A las nueve de la mañana, Aurelio cerró la puerta con llave, afuera el cielo opaco presagiaba una persistente fina lluvia durante todo el día. Iba de camino al cementerio, a buscar la urna con las cenizas de su mujer. Mientras conducía no dejaba de hablar consigo mismo: «Ahora estoy más solo, quedaron tantas cosas por decirte, te tuve por momentos, no pude salvarte. ¿Adónde vivís ahora que tu cuerpo ya no está? -se preguntaba- tal vez haya un punto dónde nos encontremos y te hablaré de mi tristeza como esposo fiel que se conformó con poco, con tal de que estuvieras a mi lado, sin reproches ni críticas ante tus aislamientos temporales.
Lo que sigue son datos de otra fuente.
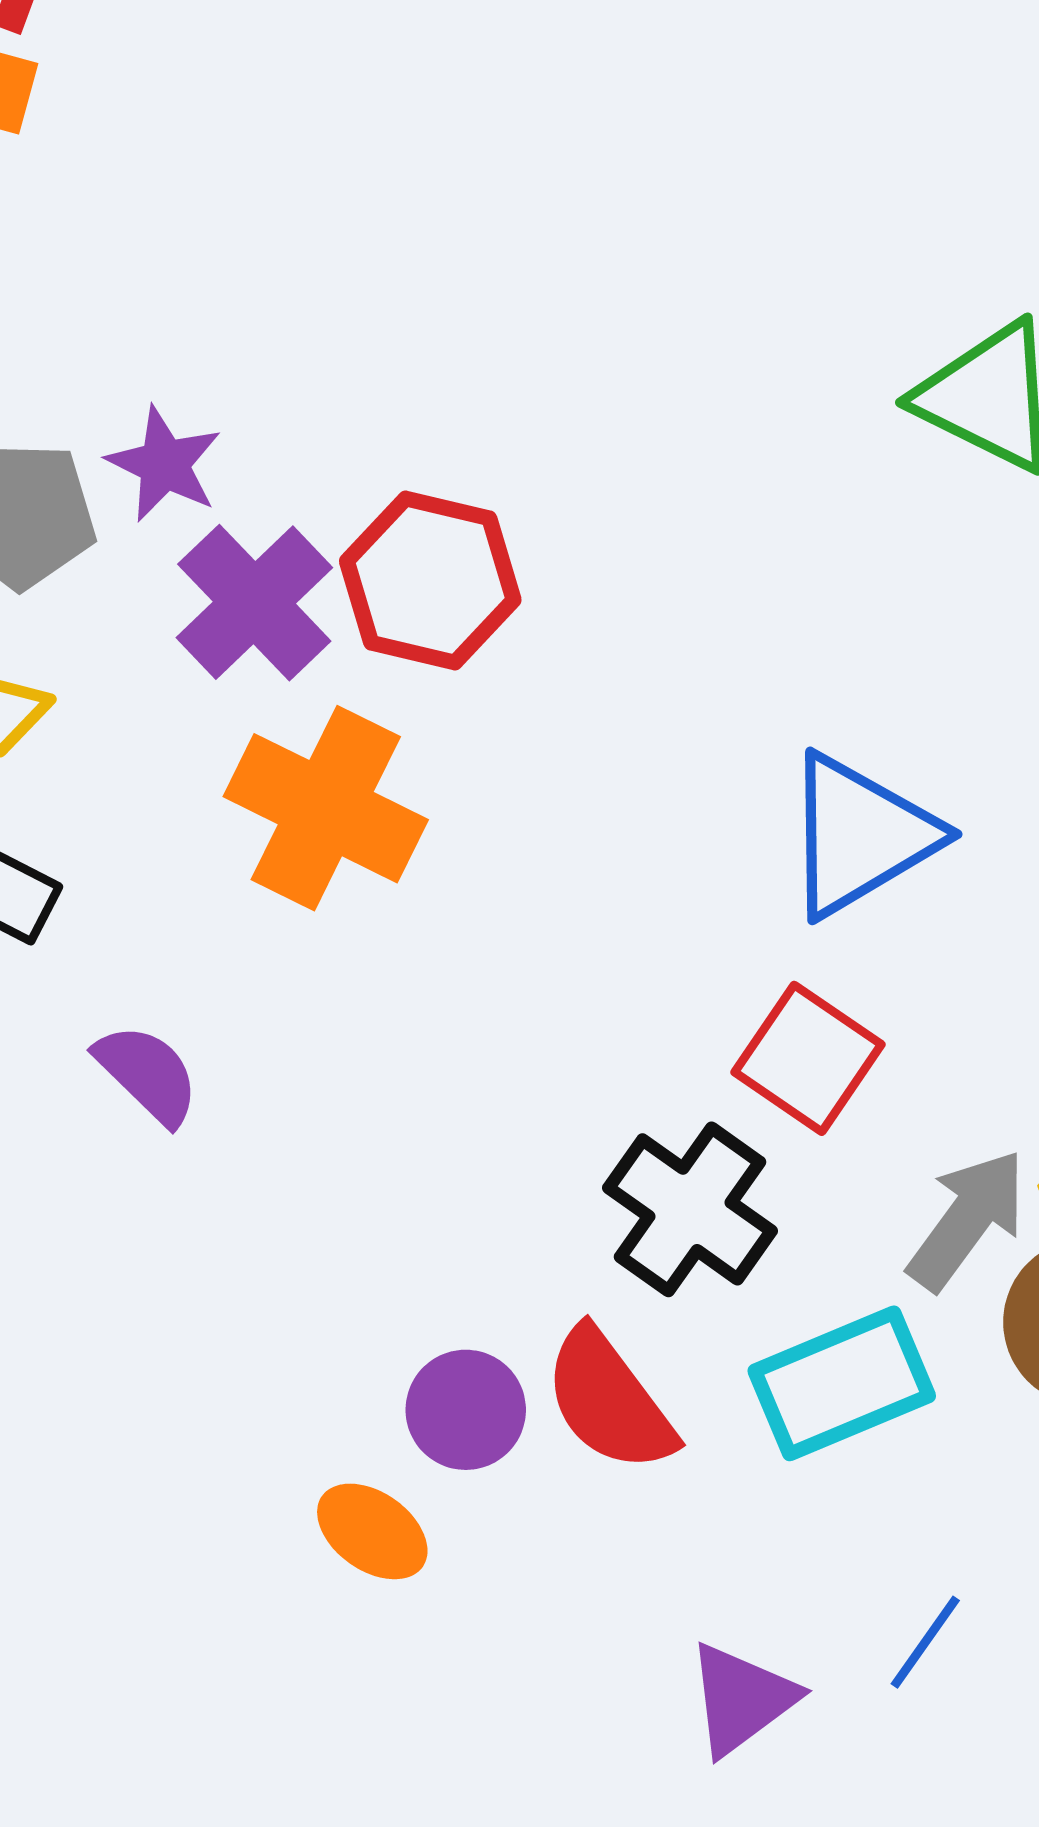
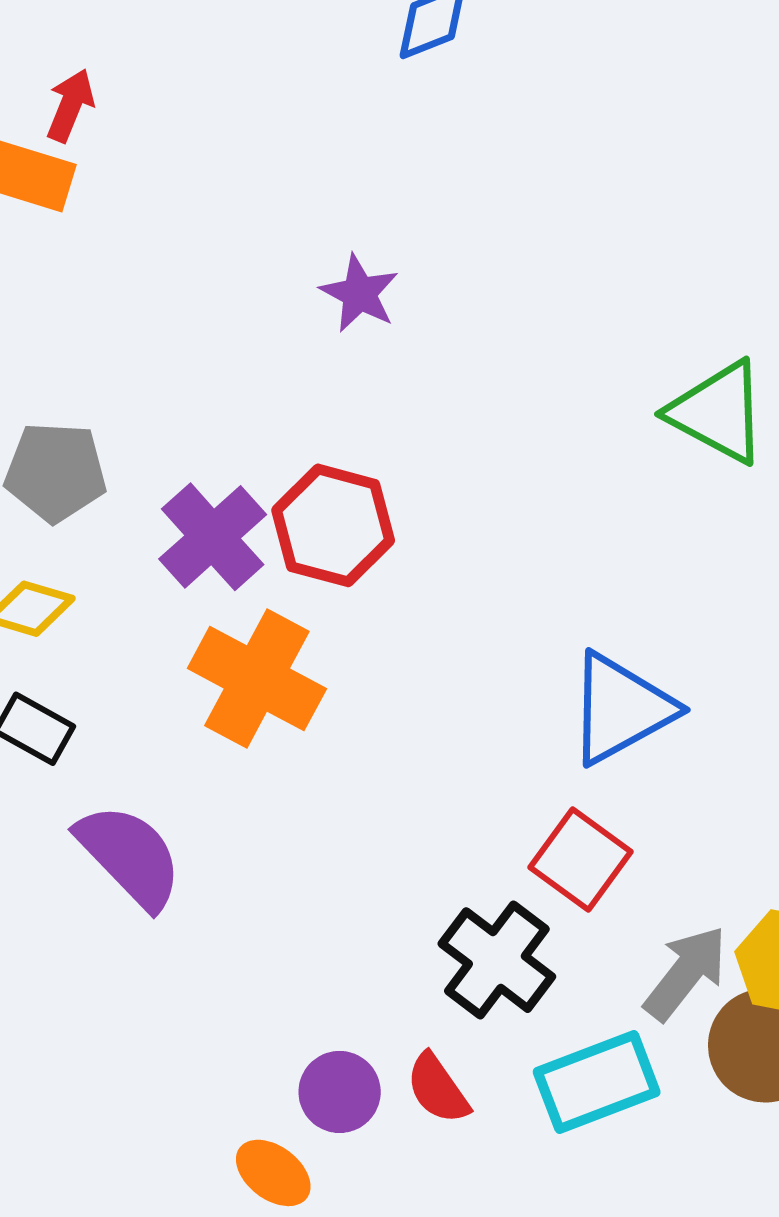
purple star: (164, 464) -> (359, 293), moved
purple semicircle: (147, 1074) -> (130, 856), size x1.5
red semicircle: (609, 1400) -> (438, 1089), size x0.7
Alguna vez creí que sufrías alguna enfermedad mental -ahora estoy convencido-. En las reuniones tenías con los demás un atractivo saber estar entre las amistades, pero cuando llegabas a casa, y prisionera de ti, empezabas a desmadejar la noche con agudas observaciones de las debilidades y defectos de cada uno; mientras te quitabas el maquillaje y hablabas sola, ni me mirabas, mi presencia desaparecía… importaban los ojos ajenos y al rato te dejabas caer en el sofá encerrada e impenetrable en el rincón oscuro de tu mundo. Cuando nos mudamos a la casa, lo único que te aclaré, era que quería un ámbito privado: el despacho, yo me ocuparía del orden y la limpieza, nadie debía entrar en mi ausencia. No olvidaré tu mirada odiosa».
A la vuelta del cementerio, en el coche, Aurelio apoyó con cuidado la urna en el asiento de al lado, decidió que el resto de lo que le quedara por vivir todo seguiría igual; se detuvo en un bazar y compró seis frascos de cristal, llegó a su casa, abrió la urna y fraccionó las cenizas entre los seis frascos que repartió en cada uno de los dormitorios sobre las cómodas, en el salón sobre el aparador, en la salita al lado de la lámpara, en la cocina, sobre el estante de los especieros y por último en el lavadero al lado del jabón de la ropa. Su mujer estaba presente en toda la casa.
Pasado un tiempo, a la vuelta del trabajo como todos los días, Aurelio llegó a la casa, y al entrar percibió un olor penetrante, húmedo que la invadía, todo estaba en orden como la dejó; molesto por el olor, buscó en cada uno de los cuartos, el salón, la cocina -pensó que debía de ser un problema en las tuberías; le apetecía tomar un café antes de atender los asuntos pendientes. En el despacho, las persianas estaban bajas, el suelo al pisar le dio la impresión de pisar arena, encendió la luz y se encontró con los frascos abiertos y las cenizas de la mujer dispersas sobre el escritorio, los sillones y un polvillo muy fino flotando en el aire.